Terms and Conditions enable businesses to clarify the conditions by which a user must abide when using their service. These usually include the use of content (copyright), the rules that users must follow while interacting with one another on the website/app and, rules related to the cancellation or suspension of a user’s account.
There have been a few studies conducted to answer this question. And although they provide slightly different figures, one thing we can agree on is that it’s a very small percentage of people do read them.

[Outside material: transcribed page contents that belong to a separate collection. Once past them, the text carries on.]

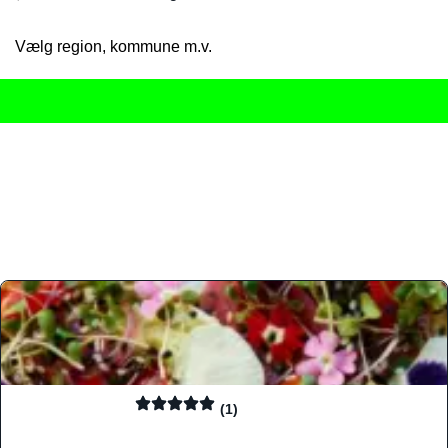
Vælg region, kommune m.v.
Her får du det komplette overblik
over Danmarks mange spisested
gourmetoplevelser på tværs af alle landets byer og regioner.
Søgningen er gjort enkel, så du hurtigt kan filtrere efter madtyp
informationer, hvilket gør den til det ideelle værktøj for både lo
Find præcis den madtype og den stemning, der passer til din næ
(1)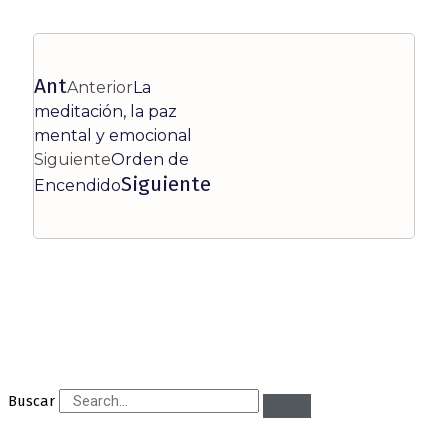
Ant
Anterior
La
meditación, la paz
mental y emocional
Siguiente
Orden de
Siguiente
Encendido
Buscar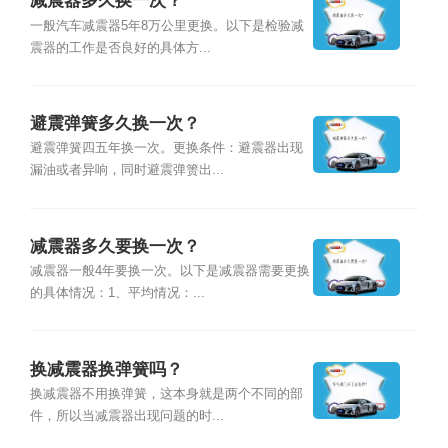
减震器多久换一次？
一般汽车减震器5年8万公里更换。以下是检验减
震器的工作是否良好的具体方...
避震弹簧多久换一次？
避震弹簧四五年换一次。更换条件：避震器出现
漏油或者异响，同时避震弹箦出...
减震器多久要换一次？
减震器一般4年要换一次。以下是减震器需要更换
的具体情况：1、平均情况：...
换减震器换弹簧吗？
换减震器不用换弹簧，这本身就是两个不同的部
件，所以当减震器出现问题的时...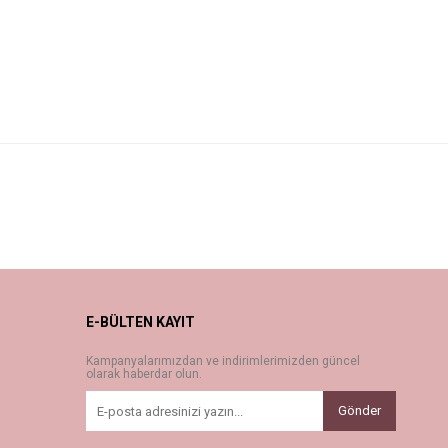
E-BÜLTEN KAYIT
Kampanyalarımızdan ve indirimlerimizden güncel
olarak haberdar olun.
Gönder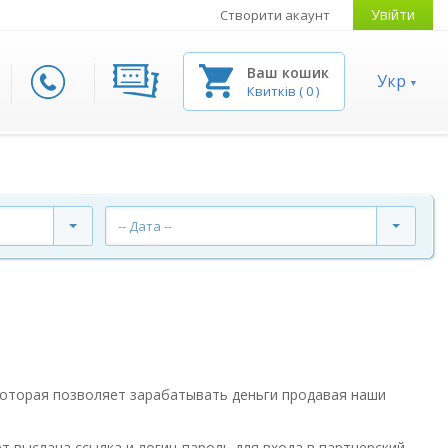
Увійти
Створити акаунт
Ваш кошик
Укр
Квитків
(
0
)
-- Дата --
которая позволяет зарабатывать деньги продавая наши
т выслана ссылка и логин-пароль для входа в партнерский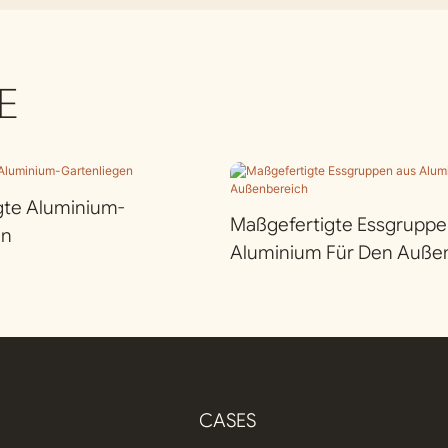
E
gte Aluminium-
Maßgefertigte Essgruppe
en
Aluminium Für Den Auße
CASES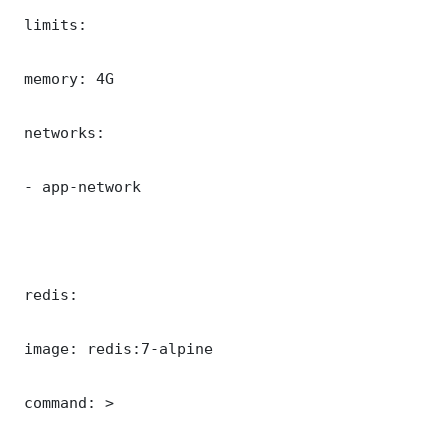
 limits:

 memory: 4G

 networks:

 - app-network

 redis:

 image: redis:7-alpine

 command: >
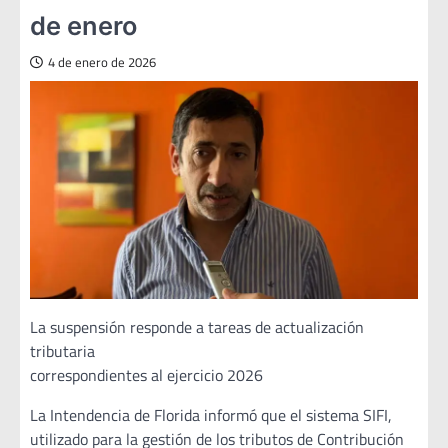
de enero
4 de enero de 2026
La suspensión responde a tareas de actualización
tributaria
correspondientes al ejercicio 2026
La Intendencia de Florida informó que el sistema SIFI,
utilizado para la gestión de los tributos de Contribución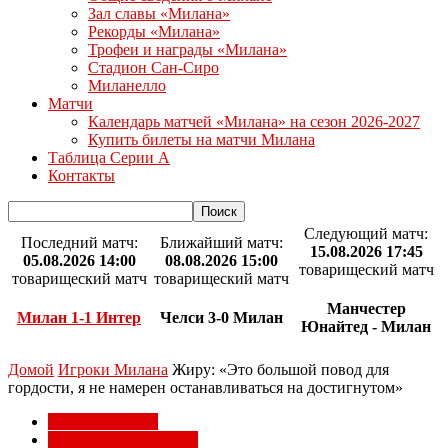
Зал славы «Милана»
Рекорды «Милана»
Трофеи и награды «Милана»
Стадион Сан-Сиро
Миланелло
Матчи
Календарь матчей «Милана» на сезон 2026-2027
Купить билеты на матчи Милана
Таблица Серии А
Контакты
Следующий матч:
Последний матч:
Ближайший матч:
15.08.2026 17:45
05.08.2026 14:00
08.08.2026 15:00
товарищеский матч
товарищеский матч
товарищеский матч
Манчестер
Милан 1-1 Интер
Челси 3-0 Милан
Юнайтед - Милан
Домой
Игроки Милана
Жиру: «Это большой повод для
гордости, я не намерен останавливаться на достигнутом»
Игроки Милана
Чемпионат мира 2022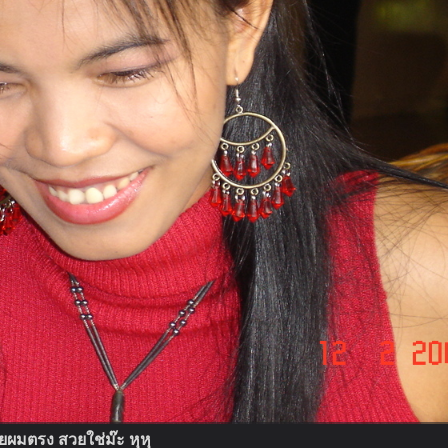
ยผมตรง สวยใช่ม๊ะ หุหุ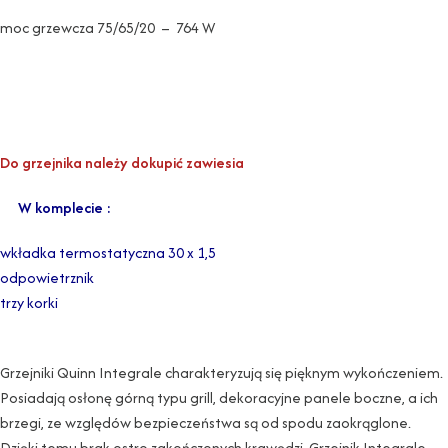
moc grzewcza 75/65/20 – 764 W
Do grzejnika należy dokupić zawiesia
W komplecie :
wkładka termostatyczna 30 x 1,5
odpowietrznik
trzy korki
Grzejniki Quinn Integrale charakteryzują się pięknym wykończeniem.
Posiadają osłonę górną typu grill, dekoracyjne panele boczne, a ich
brzegi, ze względów bezpieczeństwa są od spodu zaokrąglone.
Dzięki temu brak ostro zakończonych krawędzi. Grzejnik Integrale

ProPrivacy succeeded in persuading 99% of survey respondents to surrender ridiculous things like the naming rights of their first-born child and browsing history access to their mothers. While this was just an experiment, the report did prove that only 1% read the terms and conditions.
The Guardian states, only 7% of people online read the entire terms and conditions document. And 20% of people have suffered in one way or another by not reading it. So why don’t we read them?
The typical answer you’ll often get is, terms and conditions are too long, they are presented in very small font, and that they are full of legal terminologies that make them hard to understand.
Few people read the fine print, even though they should do. But, how long would it take to read all of the fine print when downloading digital wallets? What reading level would we need to be at? Will we even understand what we are agreeing to, or are they full of jargon?
The digital wallet provider that had the longest terms to read and accept was PayPal. In fact, it would take you 1hr and 26mins to read all of PayPal’s terms and conditions. Who has time for that? There has to be a quicker way, right?
This was closely followed by Cash App with 1hr 20 of reading time and Venmo at 1hr 7mins. Alipay T&C’s would take around 54mins, Zellepay would take 48mins, WeChat Pay 21mins, Apple pay 13mins, Samsung Pay 11mins and Google Pay at 9mins.
In the same time it takes to read PayPal, Cash App, Venmo, Alipay and Zellepays terms and conditions, you could have got a flight from London to Europe.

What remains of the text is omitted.